U.S. Supreme Court Spraul v. Louisiana, 123 U.S. 516 (1887)
Spraul v. Louisiana
Submitted November 21, 1887
Decided December 5, 1887
123 U.S. 516
ORIGINAL MOTION IN A CAUSE BROUGHT UP BY WRIT
OF ERROR TO THE SUPREME COURT OF LOUISIANA
A supersedeas obtained by a plaintiff in error under the provisions of Rev.Stat. § 1007 does not operate to enjoin the defendant in error from bringing a new suit on a new cause of action, but arising out of the same general matter and involving the same questions of law which are brought here for review.
This was a motion for a rule on J. V. Guilotte, Mayor of the City of New Orleans, and Henry Larque, lessee of the public markets of New Orleans, to show cause why they should not be punished for a contempt of the supersedeas in this case. The case is stated in the opinion of the Court.
MR. CHIEF JUSTICE WAITE delivered the opinion of the Court.
This motion is denied. The plaintiffs in error were proceeded against in the name of the State of Louisiana before the Recorder of the First Recorder's Court of the City of New Orleans for an alleged violation of an ordinance of that city. The judgment of the recorder's court does not appear in the printed record, but the case was taken by appeal to the supreme court of the state, and in the opinion of that court it is stated that the appeal was by the defendants
"from judgments rendered against them for the payment of a fine, and, in default of payment, sentencing them to imprisonment for the violation of ordinance No. 4,798, A.S., which forbids the keeping of private markets within six squares of a public market within the limits of the City of New Orleans."
The order of the supreme court was "that the judgment appealed from be affirmed, with costs."
To reverse this judgment of the supreme court, the present writ of error was sued out, and a supersedeas obtained, in accordance with the provisions of § 1007, Revised Statutes, May 12, 1887. The complaint now is that, with this supersedeas in force, the mayor of the city and the lessee of the public markets have caused suits to be begun in the Civil District Court of the Parish of New Orleans to enjoin the plaintiffs in error, and each of them, "from opening, maintaining, or carrying on a private market . . . anywhere . . . in the City of New Orleans within six squares of a public market," and
"that the grounds on which said injunction are
based are the same law and city ordinance, the same defendants, and the same location of mercantile business as that involved in said writ of error, being the same persons and same course of action in said injunctions, and based on the same law and city ordinance, identical in every particular with the cases involved in said writ of error."
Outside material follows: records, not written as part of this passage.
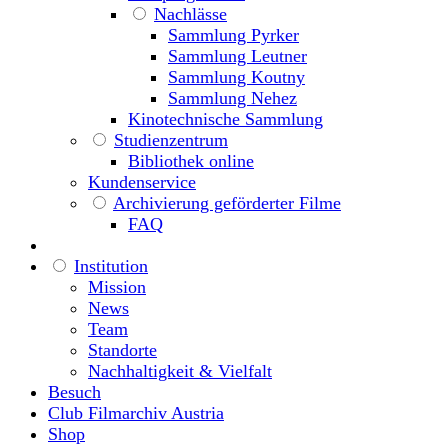
Nachlässe
Sammlung Pyrker
Sammlung Leutner
Sammlung Koutny
Sammlung Nehez
Kinotechnische Sammlung
Studienzentrum
Bibliothek online
Kundenservice
Archivierung geförderter Filme
FAQ
Institution
Mission
News
Team
Standorte
Nachhaltigkeit & Vielfalt
Besuch
Club Filmarchiv Austria
Shop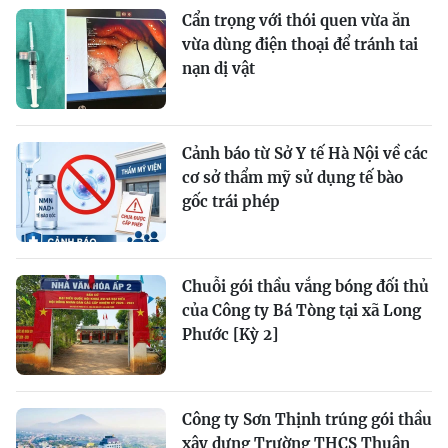
Cẩn trọng với thói quen vừa ăn
vừa dùng điện thoại để tránh tai
nạn dị vật
Cảnh báo từ Sở Y tế Hà Nội về các
cơ sở thẩm mỹ sử dụng tế bào
gốc trái phép
Chuỗi gói thầu vắng bóng đối thủ
của Công ty Bá Tòng tại xã Long
Phước [Kỳ 2]
Công ty Sơn Thịnh trúng gói thầu
xây dựng Trường THCS Thuận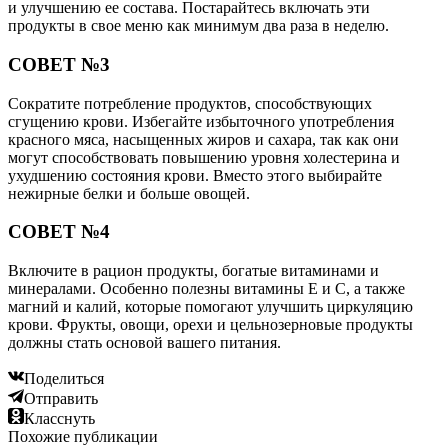
и улучшению ее состава. Постарайтесь включать эти
продукты в свое меню как минимум два раза в неделю.
СОВЕТ №3
Сократите потребление продуктов, способствующих
сгущению крови. Избегайте избыточного употребления
красного мяса, насыщенных жиров и сахара, так как они
могут способствовать повышению уровня холестерина и
ухудшению состояния крови. Вместо этого выбирайте
нежирные белки и больше овощей.
СОВЕТ №4
Включите в рацион продукты, богатые витаминами и
минералами. Особенно полезны витамины E и C, а также
магний и калий, которые помогают улучшить циркуляцию
крови. Фрукты, овощи, орехи и цельнозерновые продукты
должны стать основой вашего питания.
Поделиться
Отправить
Класснуть
Похожие публикации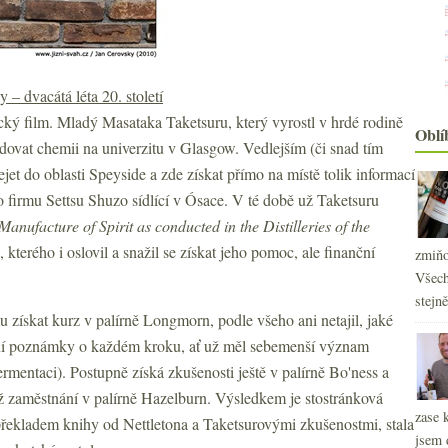
y – dvacátá léta 20. století
cký film. Mladý Masataka Taketsuru, který vyrostl v hrdé rodině
Oblí
udovat chemii na univerzitu v Glasgow. Vedlejším (či snad tím
jet do oblasti Speyside a zde získat přímo na místě tolik informací
o firmu Settsu Shuzo sídlící v Ósace. V té době už Taketsuru
Manufacture of Spirit as conducted in the Distilleries of the
, kterého i oslovil a snažil se získat jeho pomoc, ale finanční
zmiňo
Všech
stejn
u získat kurz v palírně Longmorn, podle všeho ani netajil, jaké
ilní poznámky o každém kroku, ať už měl sebemenší význam
ermentaci). Postupně získá zkušenosti ještě v palírně Bo'ness a
iž zaměstnání v palírně Hazelburn. Výsledkem je stostránková
zase 
s překladem knihy od Nettletona a Taketsurovými zkušenostmi, stala
jsem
It is not alleged that any attempt has been made to carry the judgment which is here for review into execution. The whole gravamen of the charge made in support of this motion is that the mayor and lessee of the markets have commenced another suit in another court upon another cause of action growing out of violations of the same ordinance. The supersedeas provided for in § 1007 of the Revised Statutes stays process for the execution of the judgment or decree brought under review by the writ of error or appeal to which it belongs. It operates on the judgment or decree, not on the questions involved, considered apart from the particular suit in which they were decided. The new suits now complained of are not brought to give effect to the judgment in this case, but to enjoin the plaintiffs in error from further violations of the ordinance which was the foundation of the prosecution now here for review. This judgment is in no way connected with or made the basis of the injunction in the civil district court. Both suits may involve the consideration of the validity of the same ordinance, but the last is in no sense process for the execution of the judgment in the first. It follows that, upon the showing made by the plaintiffs in error themselves, there is no ground for proceeding here against the mayor or the lessee of the market, and that the rule ought not to issue.